◆ REQUIRED WORK
When a line of the entries below contains "Rahmen", it counts once; state how many such lines there are and nothing else.

◆ Collected data
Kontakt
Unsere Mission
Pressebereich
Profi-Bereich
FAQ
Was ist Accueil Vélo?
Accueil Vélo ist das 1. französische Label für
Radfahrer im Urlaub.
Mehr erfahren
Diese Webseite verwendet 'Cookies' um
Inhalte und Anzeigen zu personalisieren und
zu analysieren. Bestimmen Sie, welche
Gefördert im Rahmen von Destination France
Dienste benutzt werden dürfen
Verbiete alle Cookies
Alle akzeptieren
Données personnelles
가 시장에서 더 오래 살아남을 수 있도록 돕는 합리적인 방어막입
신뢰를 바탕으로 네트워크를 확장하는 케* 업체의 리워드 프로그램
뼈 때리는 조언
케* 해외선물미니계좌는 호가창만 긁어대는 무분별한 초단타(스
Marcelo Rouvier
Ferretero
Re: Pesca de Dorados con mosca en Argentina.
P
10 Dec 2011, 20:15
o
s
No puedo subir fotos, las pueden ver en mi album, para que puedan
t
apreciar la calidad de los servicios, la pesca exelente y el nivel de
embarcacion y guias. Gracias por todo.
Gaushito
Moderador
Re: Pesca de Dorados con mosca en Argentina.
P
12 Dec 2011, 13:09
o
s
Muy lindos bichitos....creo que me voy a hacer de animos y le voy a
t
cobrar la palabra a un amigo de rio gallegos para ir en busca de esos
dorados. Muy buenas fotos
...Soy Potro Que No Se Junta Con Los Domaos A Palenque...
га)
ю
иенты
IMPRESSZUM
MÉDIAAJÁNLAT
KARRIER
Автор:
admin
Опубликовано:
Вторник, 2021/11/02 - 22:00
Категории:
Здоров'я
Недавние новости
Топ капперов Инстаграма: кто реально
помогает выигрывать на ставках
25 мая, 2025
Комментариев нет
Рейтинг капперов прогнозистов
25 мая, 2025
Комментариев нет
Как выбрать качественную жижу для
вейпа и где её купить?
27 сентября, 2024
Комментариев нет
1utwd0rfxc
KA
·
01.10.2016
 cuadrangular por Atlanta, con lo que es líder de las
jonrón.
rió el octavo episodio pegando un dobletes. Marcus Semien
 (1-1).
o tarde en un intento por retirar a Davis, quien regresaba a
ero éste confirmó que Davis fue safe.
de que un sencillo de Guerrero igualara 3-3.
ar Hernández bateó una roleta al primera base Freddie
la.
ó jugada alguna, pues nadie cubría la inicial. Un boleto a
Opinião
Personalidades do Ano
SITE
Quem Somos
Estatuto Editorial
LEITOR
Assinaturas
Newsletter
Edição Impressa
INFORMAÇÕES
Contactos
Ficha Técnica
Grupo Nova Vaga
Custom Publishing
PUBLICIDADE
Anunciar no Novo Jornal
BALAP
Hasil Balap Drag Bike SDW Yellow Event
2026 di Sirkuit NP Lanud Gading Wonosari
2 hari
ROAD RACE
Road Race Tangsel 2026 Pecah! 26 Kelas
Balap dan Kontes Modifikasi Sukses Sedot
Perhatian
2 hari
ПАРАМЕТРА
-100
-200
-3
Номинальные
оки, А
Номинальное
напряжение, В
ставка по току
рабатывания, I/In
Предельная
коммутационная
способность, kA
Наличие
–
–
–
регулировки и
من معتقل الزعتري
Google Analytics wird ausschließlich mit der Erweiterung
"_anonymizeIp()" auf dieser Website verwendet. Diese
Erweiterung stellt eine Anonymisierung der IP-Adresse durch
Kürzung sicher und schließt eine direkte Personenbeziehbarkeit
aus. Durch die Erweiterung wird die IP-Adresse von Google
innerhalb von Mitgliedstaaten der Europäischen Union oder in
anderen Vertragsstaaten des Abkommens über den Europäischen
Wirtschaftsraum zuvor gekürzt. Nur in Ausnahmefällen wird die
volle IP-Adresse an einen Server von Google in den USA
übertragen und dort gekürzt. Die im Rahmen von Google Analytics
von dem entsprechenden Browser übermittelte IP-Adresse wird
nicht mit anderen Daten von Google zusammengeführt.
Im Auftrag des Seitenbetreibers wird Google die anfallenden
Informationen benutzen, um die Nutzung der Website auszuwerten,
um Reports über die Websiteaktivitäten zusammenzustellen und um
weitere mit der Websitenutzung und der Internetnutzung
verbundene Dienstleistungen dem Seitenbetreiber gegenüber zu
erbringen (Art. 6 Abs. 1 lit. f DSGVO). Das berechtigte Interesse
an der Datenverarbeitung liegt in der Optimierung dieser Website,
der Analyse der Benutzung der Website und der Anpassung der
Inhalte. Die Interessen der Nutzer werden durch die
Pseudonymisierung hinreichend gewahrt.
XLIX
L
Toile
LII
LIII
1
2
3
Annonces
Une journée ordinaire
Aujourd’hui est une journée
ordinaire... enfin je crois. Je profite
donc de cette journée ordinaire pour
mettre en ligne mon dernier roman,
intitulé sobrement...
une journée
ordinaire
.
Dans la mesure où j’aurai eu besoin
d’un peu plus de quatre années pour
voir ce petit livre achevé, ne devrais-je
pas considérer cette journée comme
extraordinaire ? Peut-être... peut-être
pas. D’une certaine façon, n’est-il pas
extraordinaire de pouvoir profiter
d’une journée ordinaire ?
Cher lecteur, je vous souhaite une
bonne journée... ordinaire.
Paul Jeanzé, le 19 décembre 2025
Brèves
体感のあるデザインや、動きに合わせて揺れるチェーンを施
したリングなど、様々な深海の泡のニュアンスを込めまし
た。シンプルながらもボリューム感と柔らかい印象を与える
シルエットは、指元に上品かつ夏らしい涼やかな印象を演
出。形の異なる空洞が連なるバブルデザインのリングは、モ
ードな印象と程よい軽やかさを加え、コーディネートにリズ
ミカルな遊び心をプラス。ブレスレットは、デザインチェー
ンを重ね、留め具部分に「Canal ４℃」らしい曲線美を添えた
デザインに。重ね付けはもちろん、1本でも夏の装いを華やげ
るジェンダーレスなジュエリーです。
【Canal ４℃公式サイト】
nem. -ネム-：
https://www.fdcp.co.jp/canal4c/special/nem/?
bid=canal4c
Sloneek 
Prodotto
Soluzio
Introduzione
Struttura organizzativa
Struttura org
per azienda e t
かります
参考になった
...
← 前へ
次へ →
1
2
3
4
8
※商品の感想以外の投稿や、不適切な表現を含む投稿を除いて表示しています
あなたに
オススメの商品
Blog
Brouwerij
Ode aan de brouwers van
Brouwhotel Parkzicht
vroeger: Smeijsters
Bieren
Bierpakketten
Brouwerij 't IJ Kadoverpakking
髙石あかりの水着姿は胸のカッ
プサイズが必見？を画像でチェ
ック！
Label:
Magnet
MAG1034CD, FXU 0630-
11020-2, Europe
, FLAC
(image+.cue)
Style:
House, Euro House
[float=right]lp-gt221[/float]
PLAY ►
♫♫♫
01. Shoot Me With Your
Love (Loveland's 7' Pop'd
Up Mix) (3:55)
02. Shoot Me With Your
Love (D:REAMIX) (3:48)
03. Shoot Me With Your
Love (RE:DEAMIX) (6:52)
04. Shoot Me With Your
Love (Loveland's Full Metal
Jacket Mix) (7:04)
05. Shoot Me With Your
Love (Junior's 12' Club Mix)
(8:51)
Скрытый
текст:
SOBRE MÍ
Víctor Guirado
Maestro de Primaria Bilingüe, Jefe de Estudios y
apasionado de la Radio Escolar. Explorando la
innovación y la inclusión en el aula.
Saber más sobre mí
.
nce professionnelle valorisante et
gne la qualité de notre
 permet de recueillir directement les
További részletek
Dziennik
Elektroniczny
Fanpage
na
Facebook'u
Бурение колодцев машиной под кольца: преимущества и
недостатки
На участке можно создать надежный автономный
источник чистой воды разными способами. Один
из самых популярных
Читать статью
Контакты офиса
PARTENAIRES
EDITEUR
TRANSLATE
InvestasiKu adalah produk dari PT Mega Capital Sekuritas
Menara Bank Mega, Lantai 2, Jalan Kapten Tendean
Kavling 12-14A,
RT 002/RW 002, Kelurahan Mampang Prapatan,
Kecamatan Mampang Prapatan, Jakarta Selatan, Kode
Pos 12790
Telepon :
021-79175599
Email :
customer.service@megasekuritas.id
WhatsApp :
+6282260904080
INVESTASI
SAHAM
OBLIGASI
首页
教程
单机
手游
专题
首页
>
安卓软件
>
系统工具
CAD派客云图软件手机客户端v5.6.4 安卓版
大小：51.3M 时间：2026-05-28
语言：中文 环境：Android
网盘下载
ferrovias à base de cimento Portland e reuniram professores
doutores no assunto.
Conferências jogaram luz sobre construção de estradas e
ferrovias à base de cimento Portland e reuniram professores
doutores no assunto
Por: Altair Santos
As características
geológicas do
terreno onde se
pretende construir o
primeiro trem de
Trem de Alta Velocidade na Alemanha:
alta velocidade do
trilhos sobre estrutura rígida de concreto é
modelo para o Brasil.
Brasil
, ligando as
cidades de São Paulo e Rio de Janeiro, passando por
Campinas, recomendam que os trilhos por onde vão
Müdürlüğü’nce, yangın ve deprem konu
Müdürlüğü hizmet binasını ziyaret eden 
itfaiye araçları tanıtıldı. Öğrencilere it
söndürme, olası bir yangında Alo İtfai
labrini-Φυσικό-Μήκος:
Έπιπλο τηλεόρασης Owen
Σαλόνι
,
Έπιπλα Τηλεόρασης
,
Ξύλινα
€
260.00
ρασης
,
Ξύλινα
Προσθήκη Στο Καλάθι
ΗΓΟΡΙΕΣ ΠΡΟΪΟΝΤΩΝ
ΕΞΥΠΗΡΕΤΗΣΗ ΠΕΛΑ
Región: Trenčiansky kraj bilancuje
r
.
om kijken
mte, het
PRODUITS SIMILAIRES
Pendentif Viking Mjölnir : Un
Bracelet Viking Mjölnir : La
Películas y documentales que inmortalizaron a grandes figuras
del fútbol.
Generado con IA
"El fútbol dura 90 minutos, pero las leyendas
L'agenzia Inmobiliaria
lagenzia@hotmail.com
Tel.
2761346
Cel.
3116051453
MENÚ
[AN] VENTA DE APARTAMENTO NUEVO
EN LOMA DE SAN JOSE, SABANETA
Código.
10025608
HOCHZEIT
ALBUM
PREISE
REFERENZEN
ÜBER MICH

◆ OUTPUT OF THE EXERCISE
2